- **Task to complete**
The answer is the exact run of lines in the listing below from the line containing "Send indlæg" up to and including the line containing "چند ضرر متوالی قبل از متوقف شدن مقیاس گذاری؟", with pictures removed.

- **Provided entries**
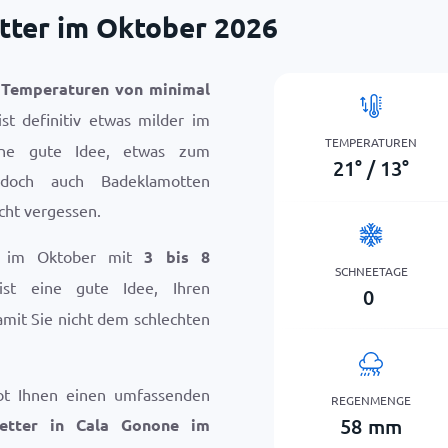
tter im Oktober 2026
t
Temperaturen von minimal
st definitiv etwas milder im
TEMPERATUREN
ine gute Idee, etwas zum
21
°
/
13
°
 doch auch Badeklamotten
icht vergessen.
e im Oktober mit
3 bis 8
SCHNEETAGE
ist eine gute Idee, Ihren
0
mit Sie nicht dem schlechten
bt Ihnen einen umfassenden
REGENMENGE
58
mm
etter in Cala Gonone im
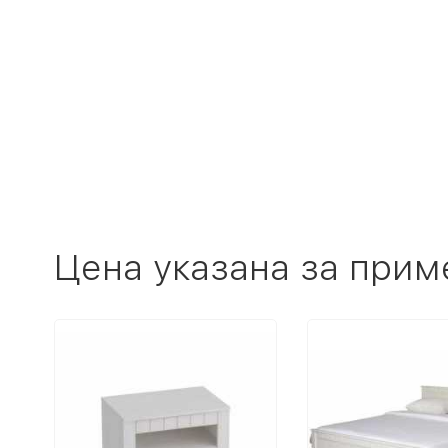
Цена указана за прим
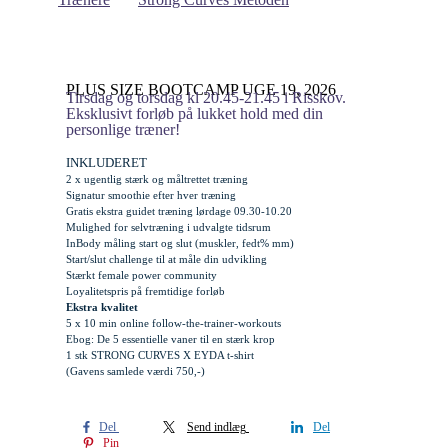
PLUS SIZE BOOTCAMP UGE 19, 2026
Tirsdag og torsdag kl 20.45-21.45 i Risskov.
Eksklusivt forløb på lukket hold med din
personlige træner!
INKLUDERET
2 x ugentlig stærk og måltrettet træning
Signatur smoothie efter hver træning
Gratis
ekstra
guidet træning lørdage 09.30-10.20
Mulighed for selvtræning i udvalgte tidsrum
InBody måling start og slut (muskler, fedt% mm)
Start/slut challenge til at måle din udvikling
Stærkt female power community
Loyalitetspris på fremtidige forløb
Ekstra kvalitet
5 x 10 min online follow-the-trainer-workouts
Ebog: De 5 essentielle vaner til en stærk krop
1 stk STRONG CURVES X EYDA t-shirt
(Gavens samlede værdi 750,-)
Del
Send indlæg
Del
Pin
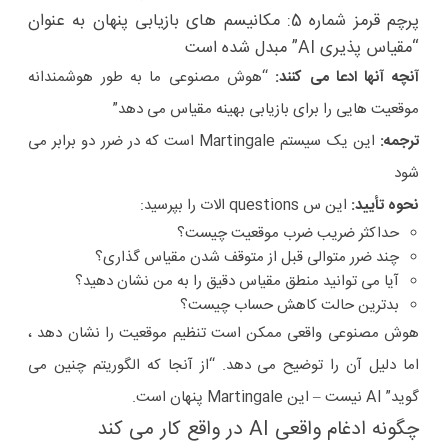
پرچم قرمز شماره 5: مکانیسم های بازیابی پنهان به عنوان
“مقیاس پذیری AI” مبدل شده است
آنچه آنها ادعا می کنند:
“هوش مصنوعی ما به طور هوشمندانه
موقعیت هایی را برای بازیابی بهینه مقیاس می دهد”
ترجمه:
این یک سیستم Martingale است که در ضرر دو برابر می
شود
نحوه تأیید:
این س questions الات را بپرسید:
حداکثر ضریب ضرب موقعیت چیست؟
چند ضرر متوالی قبل از متوقف شدن مقیاس گذاری؟
آیا می توانید منطق مقیاس دقیق را به من نشان دهید؟
بدترین حالت کاهش حساب چیست؟
هوش مصنوعی واقعی ممکن است تنظیم موقعیت را نشان دهد ،
اما دلیل آن را توضیح می دهد. “از آنجا که الگوریتم چنین می
گوید” AI نیست – این Martingale پنهان است.
چگونه ادغام واقعی AI در واقع کار می کند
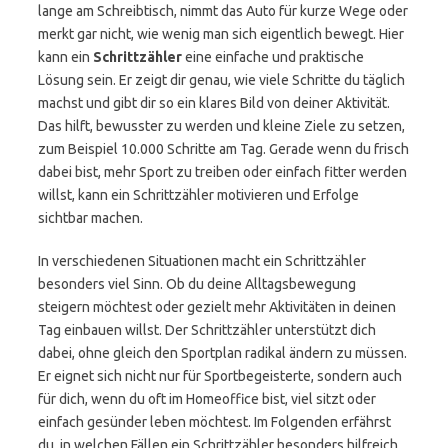
lange am Schreibtisch, nimmt das Auto für kurze Wege oder
merkt gar nicht, wie wenig man sich eigentlich bewegt. Hier
kann ein
Schrittzähler
eine einfache und praktische
Lösung sein. Er zeigt dir genau, wie viele Schritte du täglich
machst und gibt dir so ein klares Bild von deiner Aktivität.
Das hilft, bewusster zu werden und kleine Ziele zu setzen,
zum Beispiel 10.000 Schritte am Tag. Gerade wenn du frisch
dabei bist, mehr Sport zu treiben oder einfach fitter werden
willst, kann ein Schrittzähler motivieren und Erfolge
sichtbar machen.
In verschiedenen Situationen macht ein Schrittzähler
besonders viel Sinn. Ob du deine Alltagsbewegung
steigern möchtest oder gezielt mehr Aktivitäten in deinen
Tag einbauen willst. Der Schrittzähler unterstützt dich
dabei, ohne gleich den Sportplan radikal ändern zu müssen.
Er eignet sich nicht nur für Sportbegeisterte, sondern auch
für dich, wenn du oft im Homeoffice bist, viel sitzt oder
einfach gesünder leben möchtest. Im Folgenden erfährst
du, in welchen Fällen ein Schrittzähler besonders hilfreich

- **Your response**
Send indlæg
Del
Pin
پرچم قرمز شماره 5: مکانیسم های بازیابی پنهان به عنوان
“مقیاس پذیری AI” مبدل شده است
آنچه آنها ادعا می کنند:
“هوش مصنوعی ما به طور هوشمندانه
موقعیت هایی را برای بازیابی بهینه مقیاس می دهد”
ترجمه:
این یک سیستم Martingale است که در ضرر دو برابر می
شود
نحوه تأیید:
این س questions الات را بپرسید:
حداکثر ضریب ضرب موقعیت چیست؟
چند ضرر متوالی قبل از متوقف شدن مقیاس گذاری؟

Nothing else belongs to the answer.